Locavore is a new book (if you read as slowly as I do) by Toronto food writer Sarah Elton ( CBC Radio’s Here & Now). It’s a good book — published locally without pesticides or antibiotics, low-fat and high in fibre — but the title could be misleading.
An herbivore (“a” herbivore? now there’s something to fight about) eats herbs, a carnivore mangia il roastbeef, an omnivore eats a family car “specially designed for India”. So I opened this book expecting to learn something about how to take nutritional advantage of people in my neighbourhood. Sure the Emersons are lovely people, but could they be an important part of my diet?
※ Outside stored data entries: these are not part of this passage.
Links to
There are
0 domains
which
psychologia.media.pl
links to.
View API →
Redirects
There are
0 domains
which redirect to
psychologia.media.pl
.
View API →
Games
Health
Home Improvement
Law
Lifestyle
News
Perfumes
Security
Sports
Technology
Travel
Turns out “cannibalism” isn’t even in the index. Locavore is about choosing, when the choice is there, to buy food that is produced closer to home. Why is that such an important thing to do? Read it yourself, you lazy bugger!
Locavore, by Sarah Elton
My father remembers when bananas used to arrive only periodically. They would come off the boat in Saint John harbour and it would be an event. Now everyone expects bananas to be available everywhere, all the time. And they’d better be cheap.
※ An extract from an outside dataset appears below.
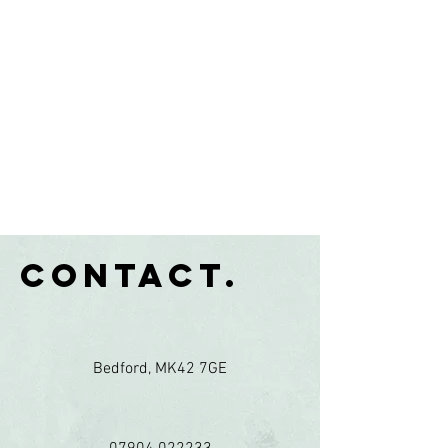
Contact.
Bedford, MK42 7GE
Last winter I saw Chiquita bananas with a sticker that said “Guilt-free snacking”. I thought, Hooray! Chiquita has come a long way since it was known as the oppressive “United Fruit Company” Pablo Neruda wrote about. Then I thought, Wait a minute, this isn’t labelled Fairtrade.
Of course, “guilt-free” didn’t mean “no blood on your hands”, it meant “not detrimental to your well-being”. Far from guilt-free. Most supermarket bananas are the fruits of corporate malice. Buy bananas that really are guilt-free or do without.